Self Assessment Questions
These questions can be answered in less than 100 words. Please
Email you
group tutor with you answers before Monday 16th March.
- Define the term "hydrophobicity" (when used in relation to amino acids
and proteins)
- Why is the amino acid proline often referred to as a "helix breaker"?
- What are the principles underlying amino acid residue side chain
conformations in proteins?
- What information, other than the amino acid sequence itself, is
available in a SwissProt entry?
- Which databases on the Internet would you use to find protein sequence
patterns associated with specific functions?
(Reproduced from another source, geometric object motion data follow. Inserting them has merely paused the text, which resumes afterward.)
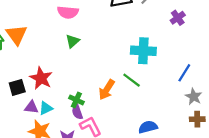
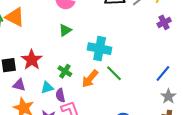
orange triangle: (16, 35) -> (15, 17), turned -35
cyan cross: (143, 51) -> (100, 49), moved
green cross: (76, 100) -> (65, 71), moved
cyan triangle: (46, 108) -> (47, 87), moved

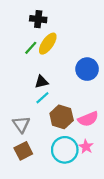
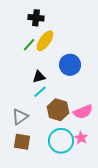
blue circle: (87, 69) -> (70, 65), moved
gray triangle: (21, 124) -> (20, 117), turned 30
brown square: (23, 151) -> (22, 142), turned 36

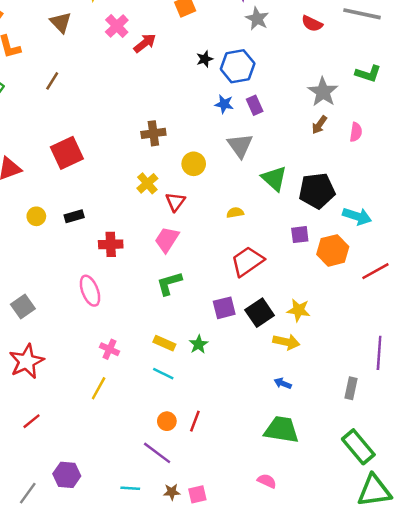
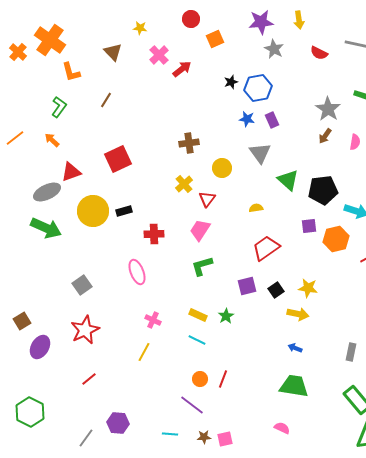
yellow circle: (36, 216) -> (93, 211), size x2.0
black square: (260, 313) -> (276, 290), size x0.7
- Describe a program or technique which can be used to represent a
protein structure within a page of HTML.
- Discuss briefly the four building blocks that form DNA and the way
these are assembled to form a double helix.
- Indicate the different roles within the cell of rRNA, tRNA and mRNA.
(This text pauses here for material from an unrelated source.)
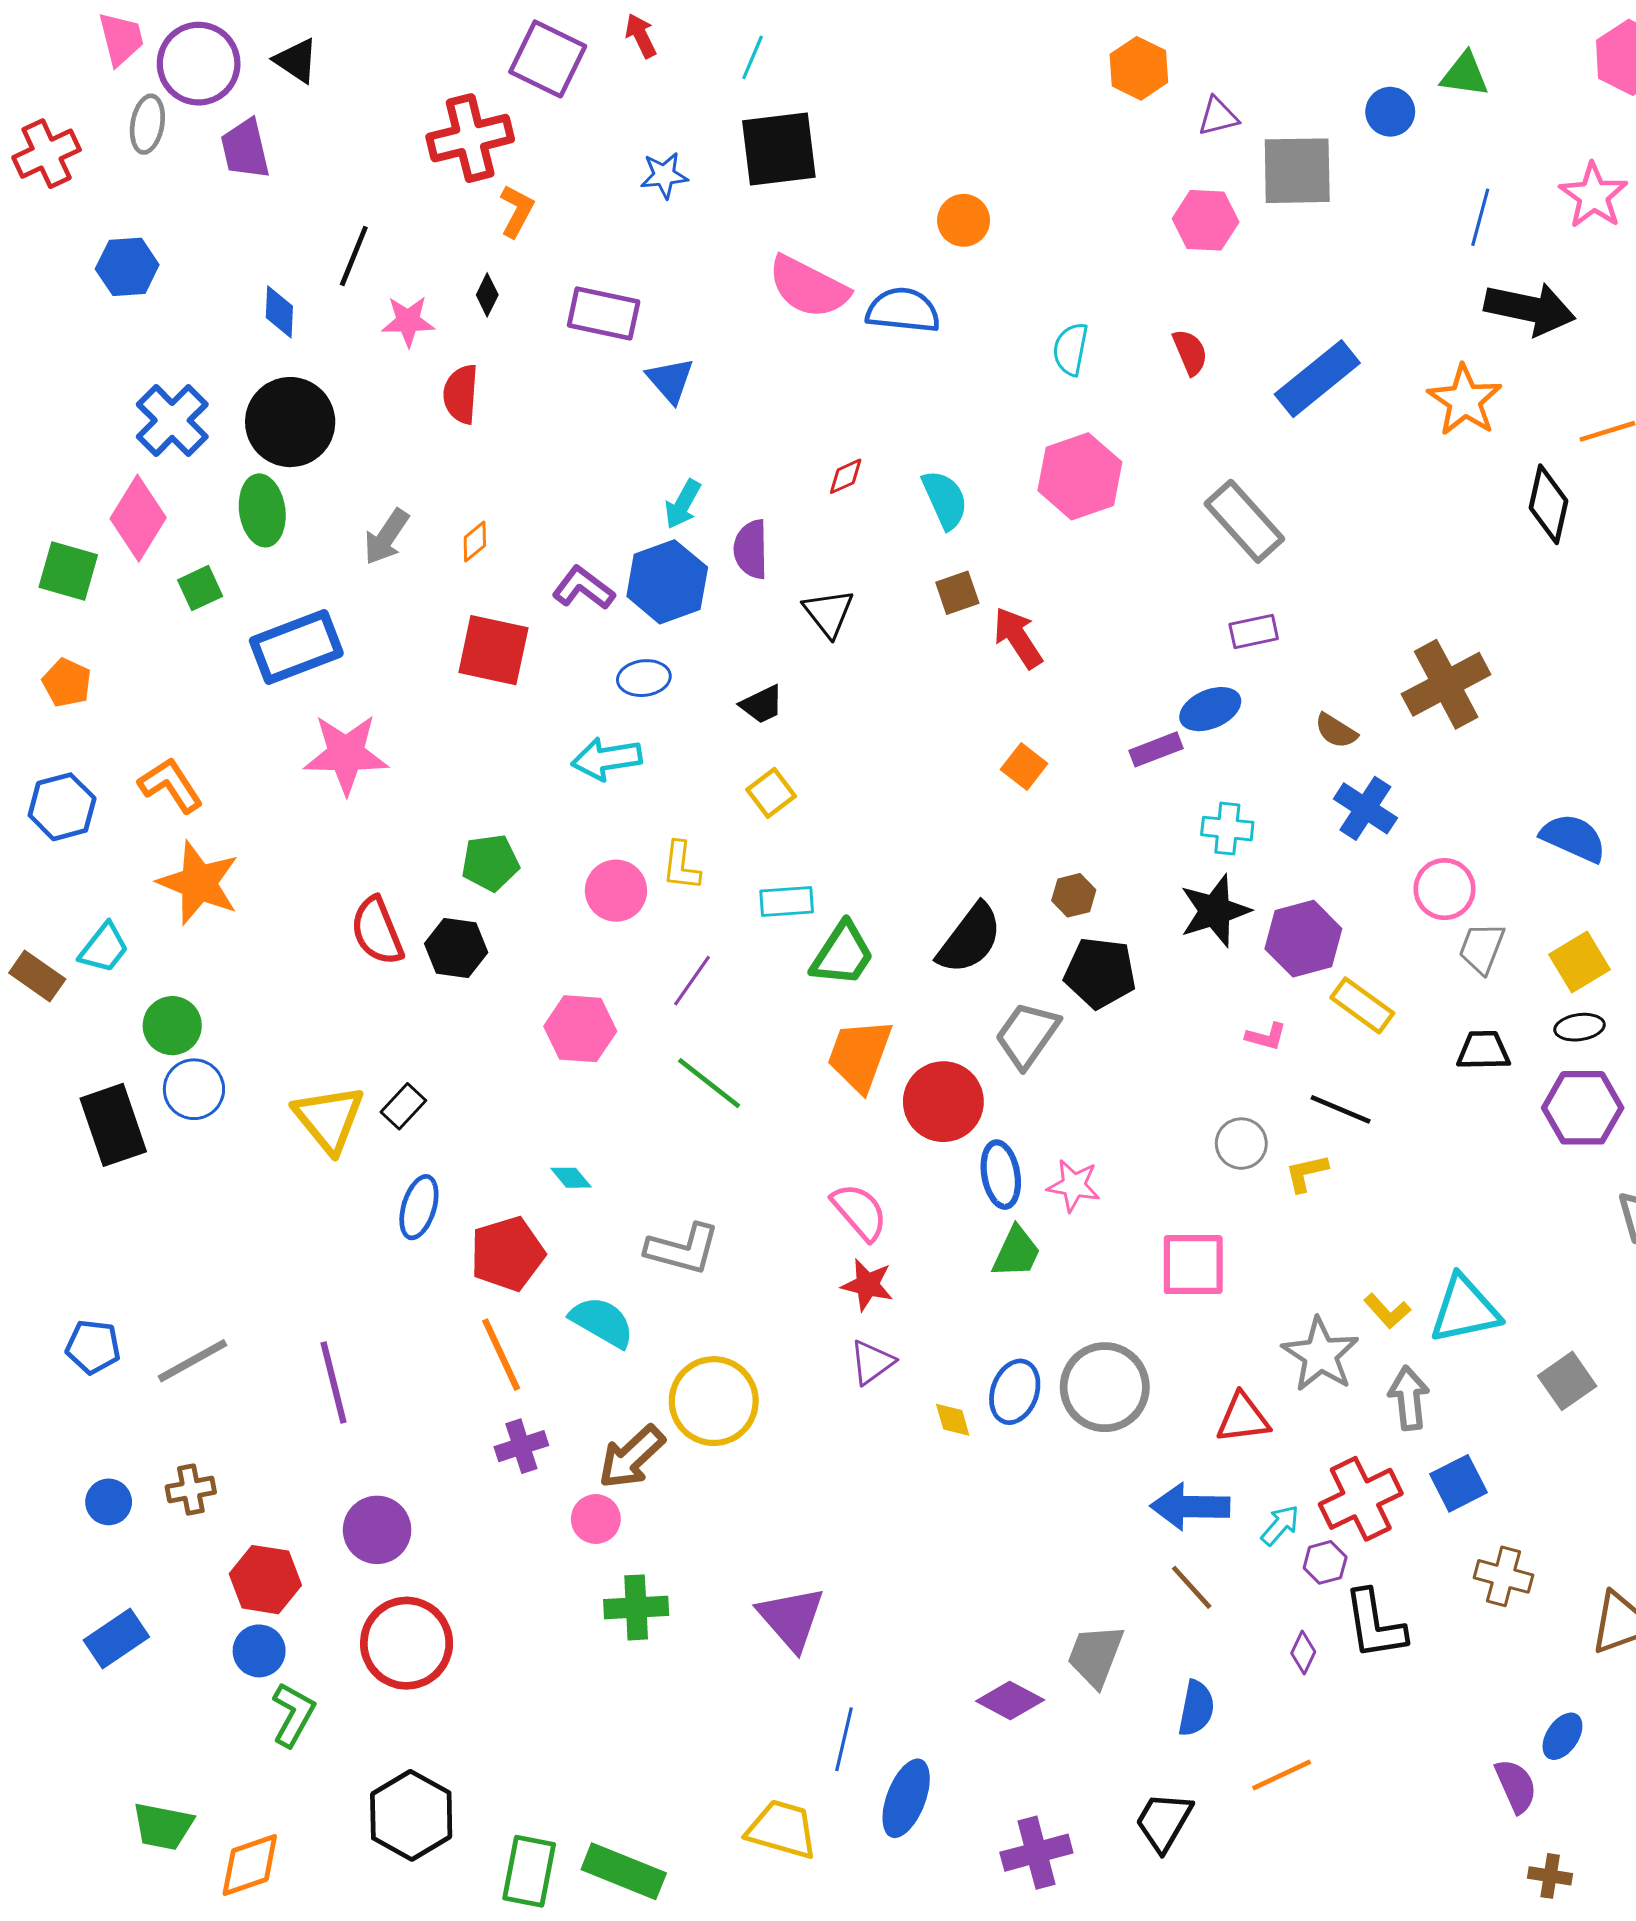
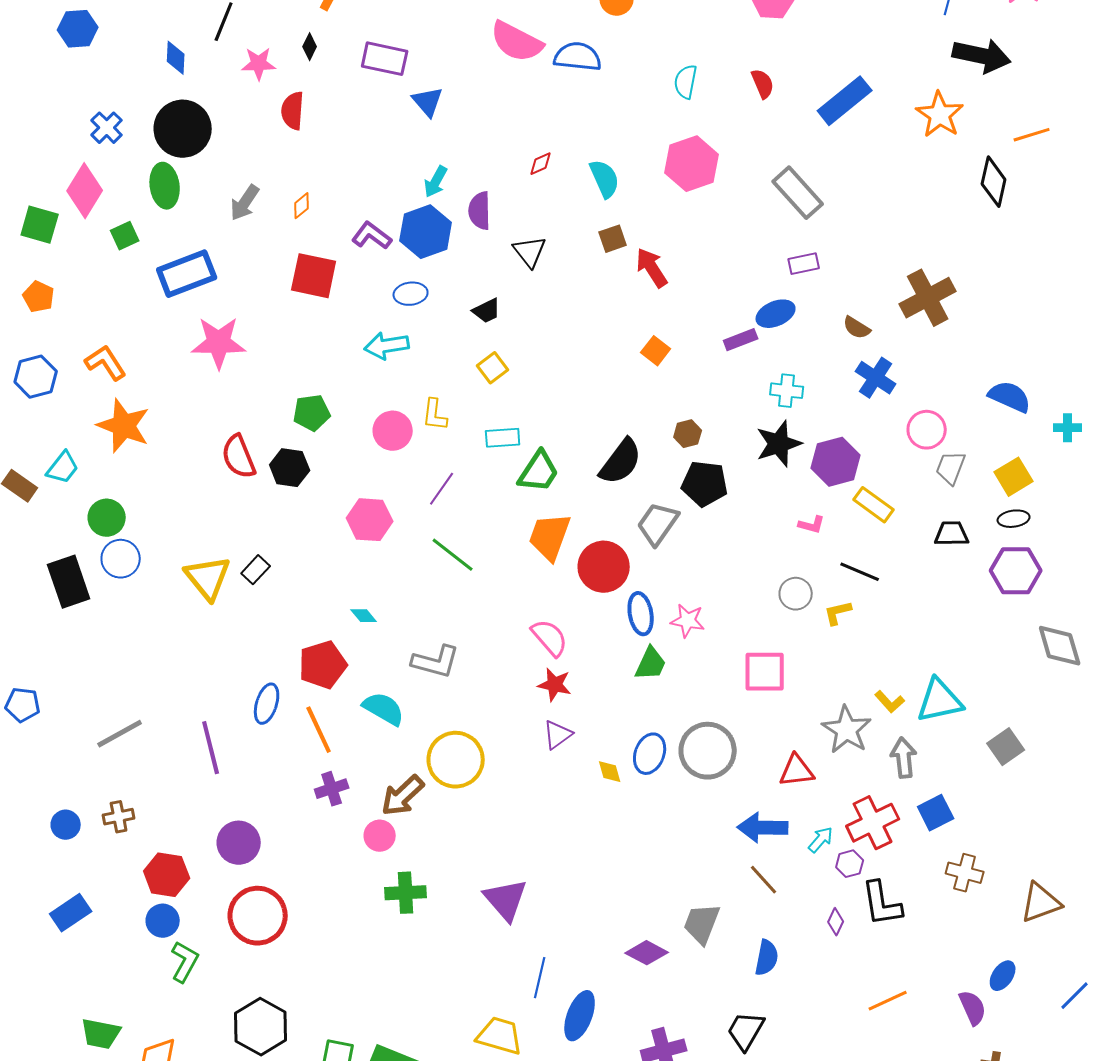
blue cross: (172, 420) -> (107, 128), size x0.7
blue ellipse: (419, 1207) -> (267, 704), moved
blue pentagon: (93, 1347) -> (23, 705), moved
orange line: (1282, 1775) -> (888, 1001), moved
- What is the structure of the lac operon and indicate how it is
regulated.
- What are Signal Recognition Particles?
- How do the four bases in mRNA code for twenty amino acids and
control initiation/termination during translation?
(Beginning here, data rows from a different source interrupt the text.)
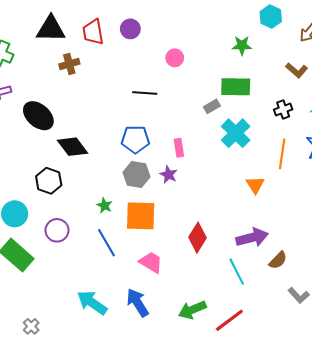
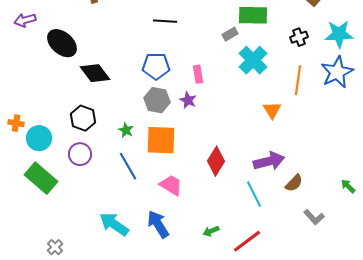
black hexagon: (49, 181) -> (83, 118), moved
green arrow: (192, 310) -> (211, 231), size x0.6

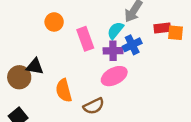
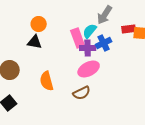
pink rectangle: (85, 39) -> (78, 38), moved
black triangle: (35, 66) -> (35, 42), moved
brown semicircle: (94, 106) -> (82, 93), moved

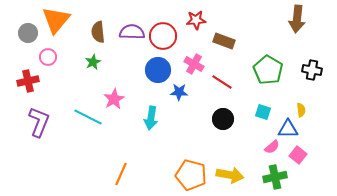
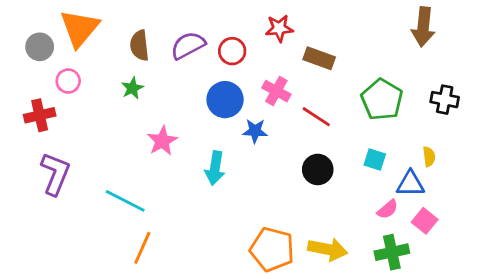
purple semicircle: (132, 32) -> (188, 45), turned -30
red circle: (163, 36) -> (232, 51), size x0.7
cyan line: (88, 117) -> (125, 201), moved
orange line: (121, 174) -> (142, 248), moved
- Why are glycine residues often conserved in homologous protein
sequences?
- Give the phi/psi torsion angle limits for right-handed alpha-helices,
beta-strands and left-handed helices.
- Why are cations often bound to the C-terminal of alpha-helices?
- Give three reasons why the substitution of an Asp(D) by a Trp(W) in a
protein sequence is unlikely.
- Which type of interaction, H-bonding, hydrophobic interactions or
ionic interactions, is likely to be the most important in energy terms
in causing protein molecules in dilute aqueous solution to associate
with each other? Why?
- Why is the pKa of the epsilon-amino group higher than that of the
alpha-amino group of Lys?
- Which of the following amino acids are likely to be found in the
interior of a protein and which on the exterior: Val, Pro, Phe, Asp,
Lys, His, Gly.
- Histones have high percentages of basic (Arg and Lys) amino acids.
Will it be easy to determine their sequences by peptide mapping? Why
or why not?
- Two of the twenty amino acid residues which occur in proteins have
side groups which contain asymmetric carbons. Which are they and what
is the R/S classification of each asymmetric centre?